April 8, 2019
In the human body, trillions of cells constantly gather information from one another, make collective decisions, and move together—they don’t just behave by themselves. But how exactly do cells communicate with one another?
This question is at the core of Demet Araç’s research. An assistant professor in the University of Chicago’s Department of Biochemistry and Molecular Biology and the College, Araç works with important signaling molecules located on the cell membrane called G-protein-coupled receptors (GPCRs). These receptors use proteins to communicate with each other, especially during the cell development process.
“The receptors adhere to each other, which is one way of communicating,” Araç explained. “Mechanical force, in terms of movement, may be another part of the signal these receptors are sensing. By touching each other, they give a signal to each protein which is then transmitted into the cell. Then each cell makes decisions based on those signals. All cells in our bodies do this.”
Araç wants to determine how this communication process connects to intracellular signals. Many diseases are caused by a problem in this process, and even broken or modified communication among cells can result in diseases such as autism, attention-deficit hyperactivity disorder (ADHD), cancer, brain modifications, and other various neurodevelopmental disorders. Araç’s research primarily focuses on a subfamily of receptors known as adhesion-type GPCRs. While this subfamily is one of the largest receptor groups of its kind, little is known about how it works, although it is thought to play a key role in brain functionality.
As a postdoctoral fellow at Stanford University, Araç discovered a previously unknown domain that exists in all adhesion-type GPCRs known as the GPCR autoproteolysis inducing (GAIN) domain. Her work at UChicago continues focusing on understanding the basic scientific functionality of adhesion-type GPCRs and how they impact brain activity.

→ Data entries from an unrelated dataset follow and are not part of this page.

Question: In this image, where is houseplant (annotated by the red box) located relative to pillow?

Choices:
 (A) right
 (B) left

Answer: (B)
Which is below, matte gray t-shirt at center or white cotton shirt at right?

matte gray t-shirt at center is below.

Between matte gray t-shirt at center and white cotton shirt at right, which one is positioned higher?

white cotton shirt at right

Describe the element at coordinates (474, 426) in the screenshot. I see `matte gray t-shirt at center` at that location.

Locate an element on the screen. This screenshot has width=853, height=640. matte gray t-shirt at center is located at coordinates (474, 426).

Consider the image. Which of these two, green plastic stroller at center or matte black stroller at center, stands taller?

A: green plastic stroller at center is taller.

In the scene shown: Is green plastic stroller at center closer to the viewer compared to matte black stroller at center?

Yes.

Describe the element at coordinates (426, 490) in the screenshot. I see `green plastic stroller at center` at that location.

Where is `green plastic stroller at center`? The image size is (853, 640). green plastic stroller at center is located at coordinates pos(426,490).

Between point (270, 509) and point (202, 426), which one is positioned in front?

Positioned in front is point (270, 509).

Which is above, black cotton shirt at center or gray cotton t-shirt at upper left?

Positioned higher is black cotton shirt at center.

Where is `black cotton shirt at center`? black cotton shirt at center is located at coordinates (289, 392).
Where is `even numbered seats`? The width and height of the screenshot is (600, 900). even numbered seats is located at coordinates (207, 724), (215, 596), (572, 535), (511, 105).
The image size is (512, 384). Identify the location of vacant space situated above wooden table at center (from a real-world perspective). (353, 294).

By using cells from mice and zebrafish, Araç and her team conduct test-tube research and deliberately create mutations to disrupt cell functionality. They then determine whether the disruption is critical to normal cell development.

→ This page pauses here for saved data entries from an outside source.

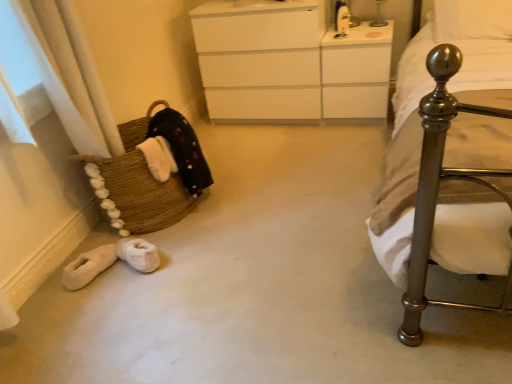 Question: Can you confirm if brown woven basket at left is positioned to the left of polished metal bed at right?

Choices:
 (A) yes
 (B) no

Answer: (A)

Question: Is brown woven basket at left positioned in front of polished metal bed at right?

Choices:
 (A) yes
 (B) no

Answer: (B)

Question: Is brown woven basket at left positioned far away from polished metal bed at right?

Choices:
 (A) no
 (B) yes

Answer: (B)

Question: Is brown woven basket at left looking in the opposite direction of polished metal bed at right?

Choices:
 (A) no
 (B) yes

Answer: (A)

Question: Considering the relative sizes of brown woven basket at left and polished metal bed at right in the image provided, is brown woven basket at left taller than polished metal bed at right?

Choices:
 (A) no
 (B) yes

Answer: (A)

Question: Is metallic glass table lamp at upper center to the left or to the right of brown woven basket at left in the image?

Choices:
 (A) right
 (B) left

Answer: (A)

Question: Is metallic glass table lamp at upper center wider or thinner than brown woven basket at left?

Choices:
 (A) thin
 (B) wide

Answer: (A)

Question: Considering the positions of point (380, 9) and point (111, 178), is point (380, 9) closer or farther from the camera than point (111, 178)?

Choices:
 (A) closer
 (B) farther

Answer: (B)

Question: Would you say metallic glass table lamp at upper center is inside or outside brown woven basket at left?

Choices:
 (A) inside
 (B) outside

Answer: (B)

Question: From a real-world perspective, is white soft pillow at upper right above or below brown woven basket at left?

Choices:
 (A) below
 (B) above

Answer: (B)

Question: From their relative heights in the image, would you say white soft pillow at upper right is taller or shorter than brown woven basket at left?

Choices:
 (A) tall
 (B) short

Answer: (B)

Question: Looking at the image, does white soft pillow at upper right seem bigger or smaller compared to brown woven basket at left?

Choices:
 (A) big
 (B) small

Answer: (B)

Question: Considering the positions of white soft pillow at upper right and brown woven basket at left in the image, is white soft pillow at upper right wider or thinner than brown woven basket at left?

Choices:
 (A) wide
 (B) thin

Answer: (A)

Question: From a real-world perspective, is metallic glass table lamp at upper center physically located above or below polished metal bed at right?

Choices:
 (A) below
 (B) above

Answer: (B)

Question: In terms of height, does metallic glass table lamp at upper center look taller or shorter compared to polished metal bed at right?

Choices:
 (A) tall
 (B) short

Answer: (B) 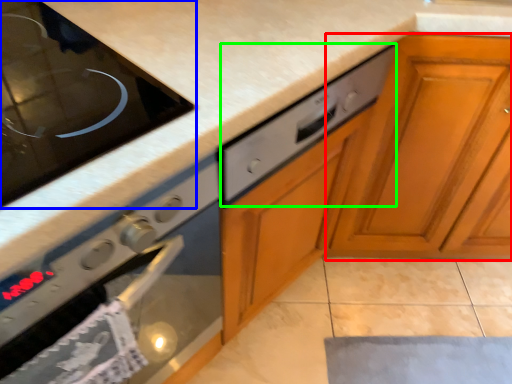 Question: Which is farther away from cabinetry (highlighted by a red box)? home appliance (highlighted by a blue box) or drawer (highlighted by a green box)?

Choices:
 (A) home appliance
 (B) drawer

Answer: (A) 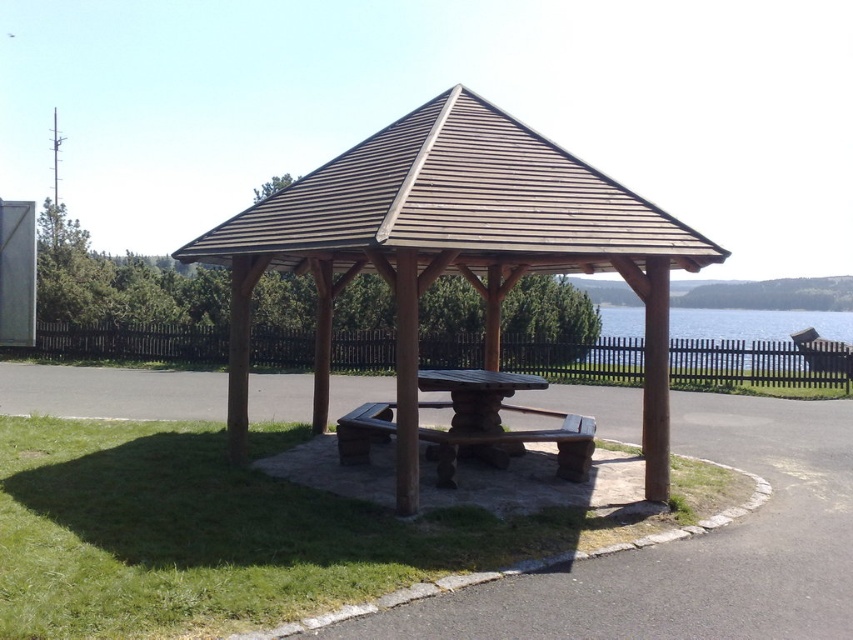 You are standing at the entrance of the gazebo and want to step onto the green grass at center. Based on the gazebo and surrounding layout, can you directly walk straight ahead without needing to move sideways?

The green grass at center is located at point (236, 534), which suggests it is positioned in front of the gazebo. Since the gazebo has an elevated structure with a table and benches in front of it, walking straight ahead from the entrance would likely lead towards the grass area without needing to move sideways.

You are planning to set up a picnic at the gazebo. You have a large blanket that is 2 meters by 2 meters. Considering the space taken by the green grass at center and the rustic wood bench at center, will there be enough room to spread out the blanket without overlapping either?

The green grass at center occupies less space than rustic wood bench at center. Since the blanket is 2 meters by 2 meters, it may not fit if the available space between or around these objects is smaller than the blanket size. However, the exact arrangement isn not specified, so it depends on the layout.

You are planning to set up a small picnic at the green grass at center. However, you notice the rustic wood table at center is nearby. Considering their heights, which one is taller?

The rustic wood table at center is taller than the green grass at center.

“We look at 3D atomic structures to give us a molecular picture of the receptors in very high resolution to see how they bind to each other. We can see actual atoms on these pictures,” Araç said.

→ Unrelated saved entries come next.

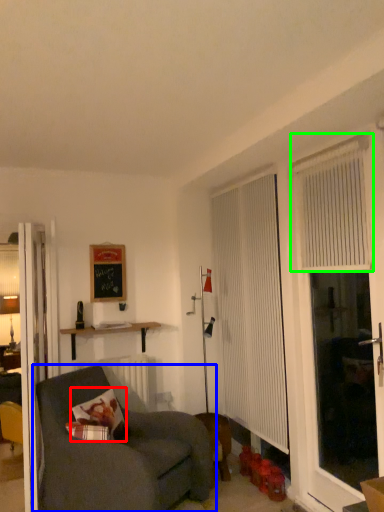 Question: Estimate the real-world distances between objects in this image. Which object is closer to pillow (highlighted by a red box), studio couch (highlighted by a blue box) or curtain (highlighted by a green box)?

Choices:
 (A) studio couch
 (B) curtain

Answer: (A) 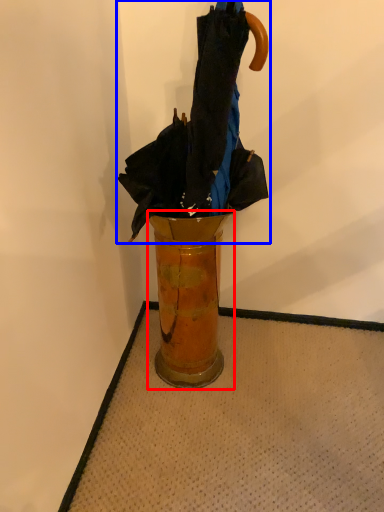 Question: Which object appears closest to the camera in this image, vase (highlighted by a red box) or umbrella (highlighted by a blue box)?

Choices:
 (A) vase
 (B) umbrella

Answer: (B) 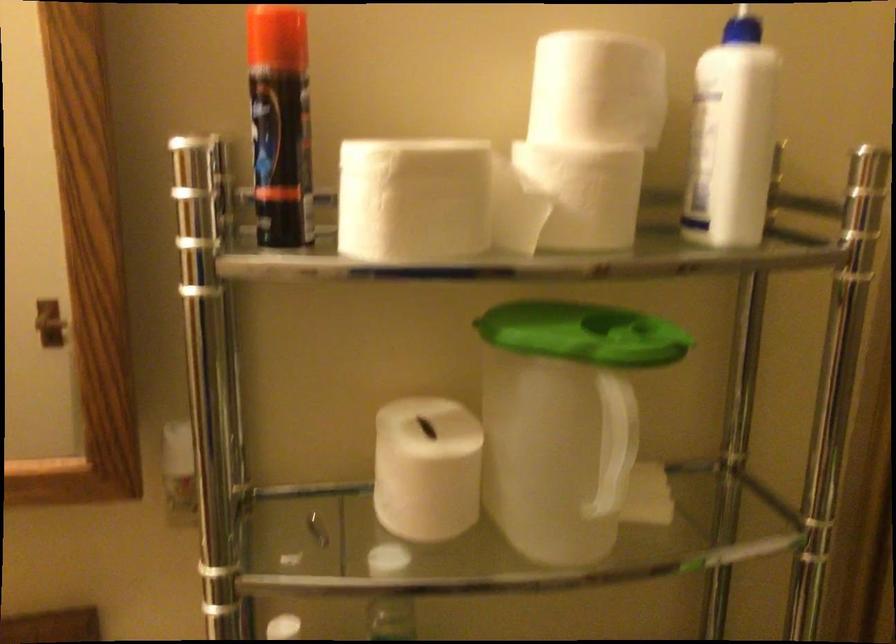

Ultimately, this research could result in the creation of new drugs that would adhere to the proteins, correct malfunctioning, and cure diseases. Araç is also working with different proteins that affect other systems of the body in similar ways. In 2018, she was the lead researcher on a paper published in Cell that identified a human protein in the brain which aids in cellular communication that resembles a bacterial toxin.
“Before we saw the structure, we didn’t know the origin of the protein and realized that the structure is very unique and is similar to one toxin that forms from bacteria and doesn’t look like any other protein. It evolved from a bacterial toxin, and it’s in our brain, which is very weird. Why is something in our brain so similar to a bacterial toxin? We’re now trying to understand that,” Araç said.
Because research on these newly discovered protein receptors is still in early stages, synthetic testing in humans is still many years away. Araç remains focused on determining what other important biological functions these proteins are tied to.
“These are very large and complex structures and are quite difficult to understand, but the impact they have in overall cell communication is huge, and they may play other roles in development that have yet to be discovered,” she said.